Personal information
- Nationality: Northern Irish
- Born: 6 July 1938 (age 87) Belfast, Northern Ireland

Sport
- Sport: Lawn and indoor bowls
- Club: Ballymena BC

Medal record
Representing Northern Ireland
Commonwealth Games
| Bronze medal – third place | 1982 Brisbane | Men's fours |
| Silver medal – second place | 1990 Auckland | Men's fours |
| Bronze medal – third place | 1994 Victoria | Men's pairs |
Representing combined Ireland
World Outdoor Championships
| Gold medal – first place | 1984 Aberdeen | Men's triples |
| Gold medal – first place | 1988 Auckland | Men's fours |
| Silver medal – second place | 1992 Worthing | Men's pairs |
| Gold medal – first place | 1996 Adelaide | Men's pairs |
British Isles Championships
| Gold medal – first place | 1980 | singles |

= Sammy Allen =

Northern Irish lawn and indoor bowler (born 1938)

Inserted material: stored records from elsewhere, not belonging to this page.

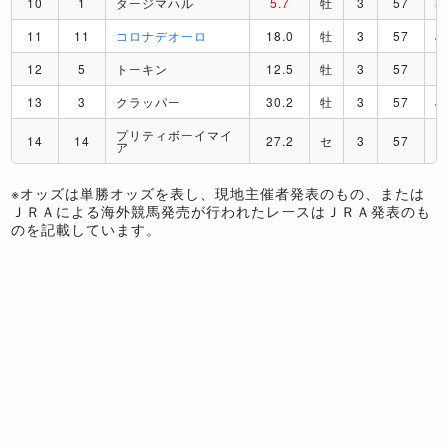
10
1
タージマハル
5.7
牡
3
57
S
11
11
コロナデオーロ
18.0
牡
3
57
J
12
5
トーキン
12.5
牡
3
57
I
13
3
クラッパー
30.2
牡
3
57
J
プリティボーイマイ
14
14
27.2
セ
3
57
R
ア
※オッズは単勝オッズを表し、現地主催者発表のもの、または
ＪＲＡによる海外競馬発売が行われたレースはＪＲＡ発表のも
のを記載しています。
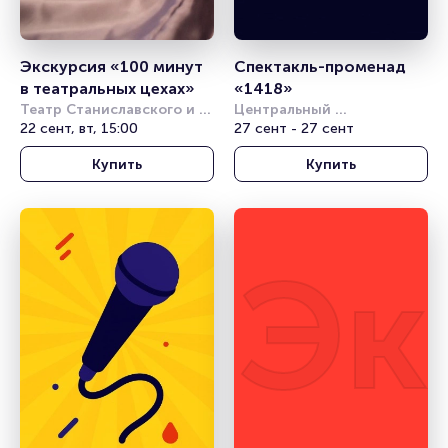
Экскурсия «100 минут 
Спектакль-променад 
в театральных цехах»
«1418»
Театр Станиславского и 
Центральный 
Немировича-Данченко
22 сент, вт, 15:00
академический театр 
27 сент - 27 сент
Российской Армии
Купить
Купить
Эк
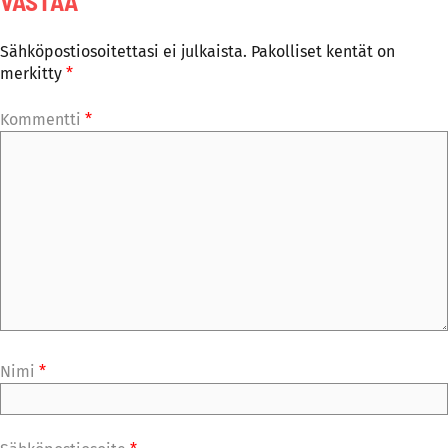
VASTAA
Sähköpostiosoitettasi ei julkaista.
Pakolliset kentät on
merkitty
*
Kommentti
*
Nimi
*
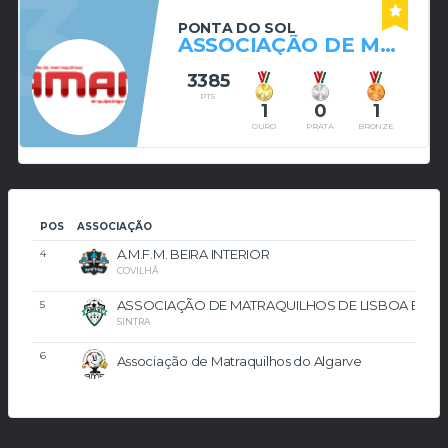
3
PONTA DO SOL
ASSOCIAÇÃO DE MATRAQUILHOS DO ARQUIPÉLAGO DA MADEIRA
3385
PTS
1
0
1
OURO
PRATA
BRONZE
POS
ASSOCIAÇÃO
A.M.F.M. BEIRA INTERIOR
4
COVILHÃ
ASSOCIAÇÃO DE MATRAQUILHOS DE LISBOA E VAL
5
SINTRA
6
Associação de Matraquilhos do Algarve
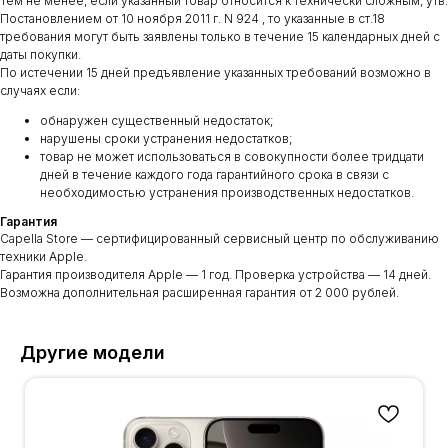
Тем не менее, если указанный товар относится к технически сложным, утв.
Постановлением от 10 ноября 2011 г. N 924 , то указанные в ст.18
требования могут быть заявлены только в течение 15 календарных дней с
даты покупки.
По истечении 15 дней предъявление указанных требований возможно в
случаях если:
обнаружен существенный недостаток;
нарушены сроки устранения недостатков;
товар не может использоваться в совокупности более тридцати
дней в течение каждого года гарантийного срока в связи с
необходимостью устранения производственных недостатков.
Гарантия
Capella Store — сертифицированный сервисный центр по обслуживанию
техники Apple.
Гарантия производителя Apple — 1 год. Проверка устройства — 14 дней.
Возможна дополнительная расширенная гарантия от 2 000 рублей.
Другие модели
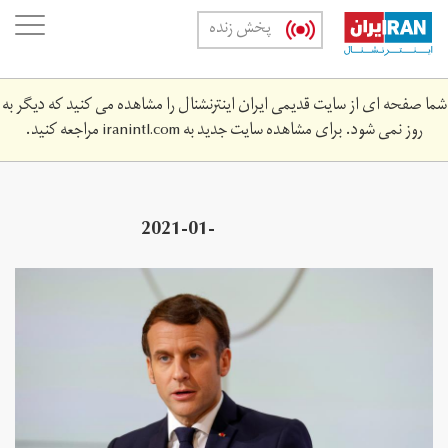
Skip
oggle
پخش زنده
to
ation
main
content
شما صفحه ای از سایت قدیمی ایران اینترنشنال را مشاهده می کنید که دیگر به
روز نمی شود. برای مشاهده سایت جدید به
iranintl.com
مراجعه کنید.
2021-01-
033z_1800055595_rc2zel9vf8vx_rtrmadp_3_france-
businesses-macron_0.jpg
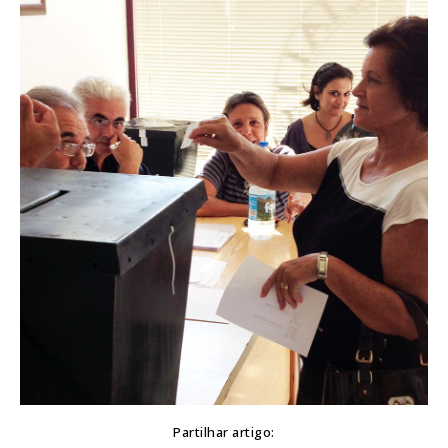
Partilhar artigo:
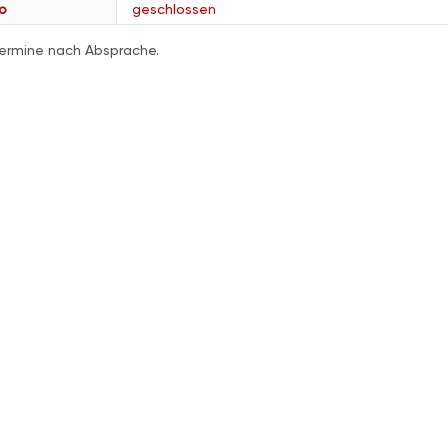
o
geschlossen
ermine nach Absprache.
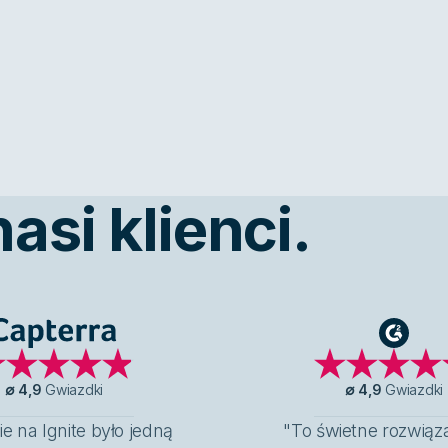
si klienci.
Capterra
G2
∅
4,9
Gwiazdki
∅
4,9
Gwiazdki
ie na Ignite było jedną
"To świetne rozwiąza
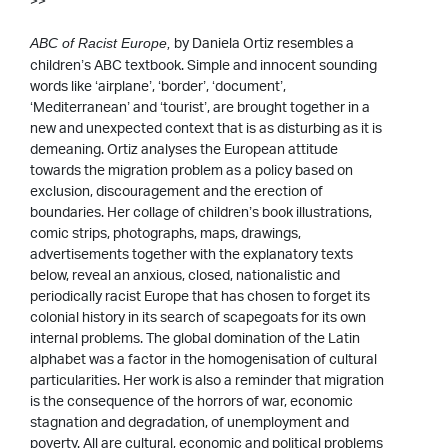
>>
by Daniela Ortiz resembles a
ABC of Racist Europe,
children’s ABC textbook. Simple and innocent sounding
words like ‘airplane’, ‘border’, ‘document’,
‘Mediterranean’ and ‘tourist’, are brought together in a
new and unexpected context that is as disturbing as it is
demeaning. Ortiz analyses the European attitude
towards the migration problem as a policy based on
exclusion, discouragement and the erection of
boundaries. Her collage of children’s book illustrations,
comic strips, photographs, maps, drawings,
advertisements together with the explanatory texts
below, reveal an anxious, closed, nationalistic and
periodically racist Europe that has chosen to forget its
colonial history in its search of scapegoats for its own
internal problems. The global domination of the Latin
alphabet was a factor in the homogenisation of cultural
particularities. Her work is also a reminder that migration
is the consequence of the horrors of war, economic
stagnation and degradation, of unemployment and
poverty. All are cultural, economic and political problems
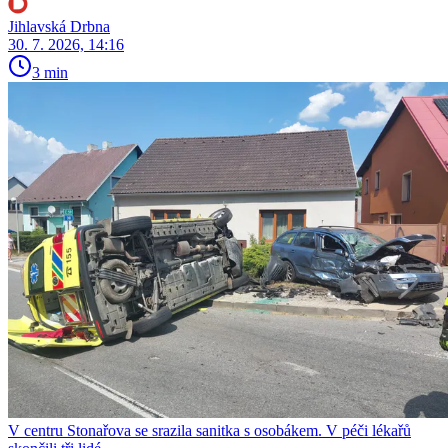
Jihlavská Drbna
30. 7. 2026, 14:16
3 min
V centru Stonařova se srazila sanitka s osobákem. V péči lékařů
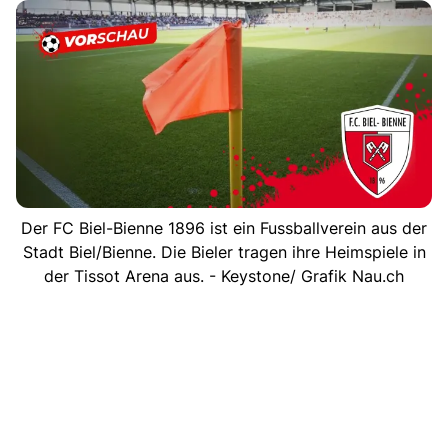
Der FC Biel-Bienne 1896 ist ein Fussballverein aus der
Stadt Biel/Bienne. Die Bieler tragen ihre Heimspiele in
der Tissot Arena aus. - Keystone/ Grafik Nau.ch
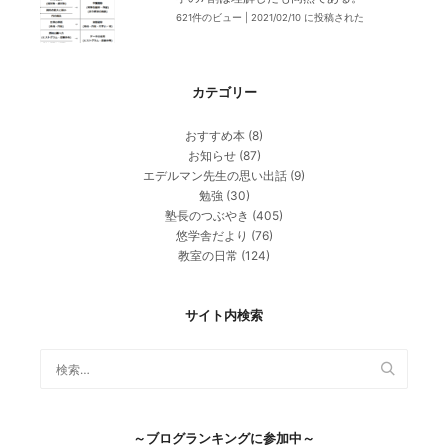
621件のビュー
|
2021/02/10 に投稿された
カテゴリー
おすすめ本
(8)
お知らせ
(87)
エデルマン先生の思い出話
(9)
勉強
(30)
塾長のつぶやき
(405)
悠学舎だより
(76)
教室の日常
(124)
サイト内検索
～ブログランキングに参加中～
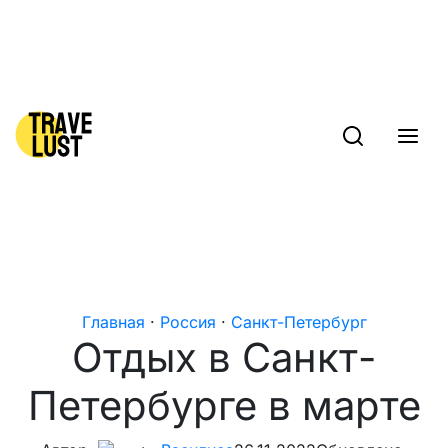
Skip to content
Главная
·
Россия
·
Санкт-Петербург
Отдых в Санкт-
Петербурге в марте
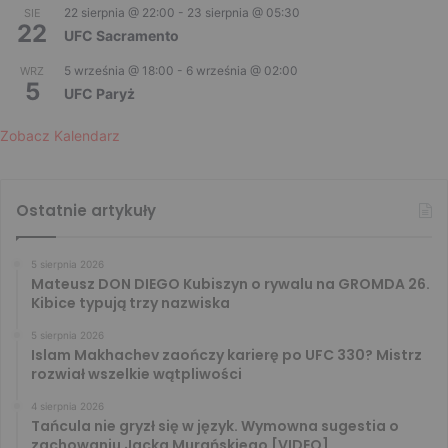
22 sierpnia @ 22:00
-
23 sierpnia @ 05:30
SIE
22
UFC Sacramento
5 września @ 18:00
-
6 września @ 02:00
WRZ
5
UFC Paryż
Zobacz Kalendarz
Ostatnie artykuły
5 sierpnia 2026
Mateusz DON DIEGO Kubiszyn o rywalu na GROMDA 26.
Kibice typują trzy nazwiska
5 sierpnia 2026
Islam Makhachev zaończy karierę po UFC 330? Mistrz
rozwiał wszelkie wątpliwości
4 sierpnia 2026
Tańcula nie gryzł się w język. Wymowna sugestia o
zachowaniu Jacka Murańskiego [VIDEO]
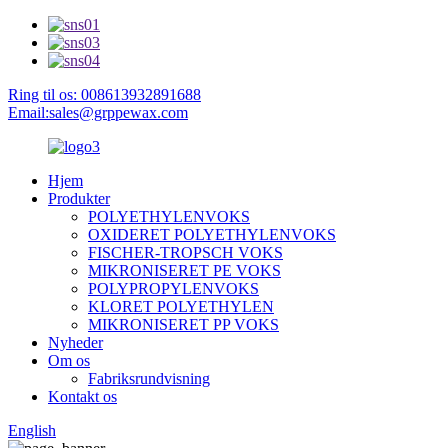
Ring til os: 008613932891688
Email:sales@grppewax.com
Hjem
Produkter
POLYETHYLENVOKS
OXIDERET POLYETHYLENVOKS
FISCHER-TROPSCH VOKS
MIKRONISERET PE VOKS
POLYPROPYLENVOKS
KLORET POLYETHYLEN
MIKRONISERET PP VOKS
Nyheder
Om os
Fabriksrundvisning
Kontakt os
English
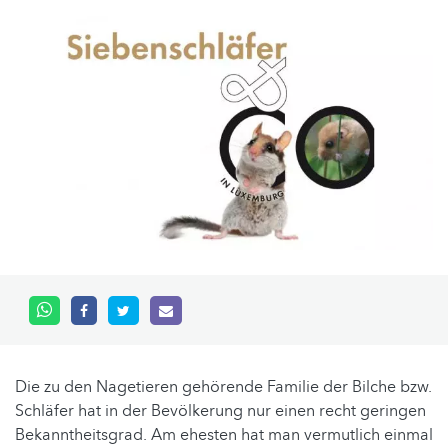
Die zu den Nagetieren gehörende Familie der Bilche bzw.
Schläfer hat in der Bevölkerung nur einen recht geringen
Bekanntheitsgrad. Am ehesten hat man vermutlich einmal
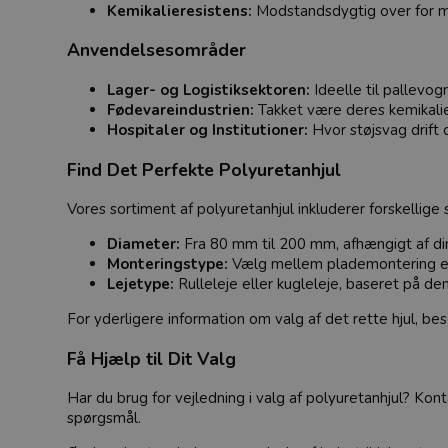
Kemikalieresistens:
Modstandsdygtig over for man
Anvendelsesområder
Lager- og Logistiksektoren:
Ideelle til pallevog
Fødevareindustrien:
Takket være deres kemikali
Hospitaler og Institutioner:
Hvor støjsvag drift 
Find Det Perfekte Polyuretanhjul
Vores sortiment af polyuretanhjul inkluderer forskellige 
Diameter:
Fra 80 mm til 200 mm, afhængigt af di
Monteringstype:
Vælg mellem plademontering ell
Lejetype:
Rulleleje eller kugleleje, baseret på d
For yderligere information om valg af det rette hjul, b
Få Hjælp til Dit Valg
Har du brug for vejledning i valg af polyuretanhjul? Kon
spørgsmål.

Samuel Barnett Allen (born 6 July 1938) is a former lawn and indoor bowler from Northern Ireland.

== Bowls career ==
Allen has been bowling since 1966 and has skipped a combined Ireland both indoors and outdoors. He won a Fours bronze medal at the Commonwealth Games for Northern Ireland. Allen also won a gold medal for the Triples in the 1984 World Outdoor Championships in Aberdeen and a Fours gold at the 1988 World Outdoor Championships in Auckland.
Further success came when he won the 1996 World Outdoor Championships Pairs Gold in Adelaide with Jeremy Henry.

He won a silver with Northern Ireland at the 1990 Commonwealth Games in Auckland, New Zealand.

Allen played outdoors for the Ballymena Seniors team and his other achievements include winning the British Isles Bowls Championships in 1980 and the 1979 Irish National Bowls Championships singles.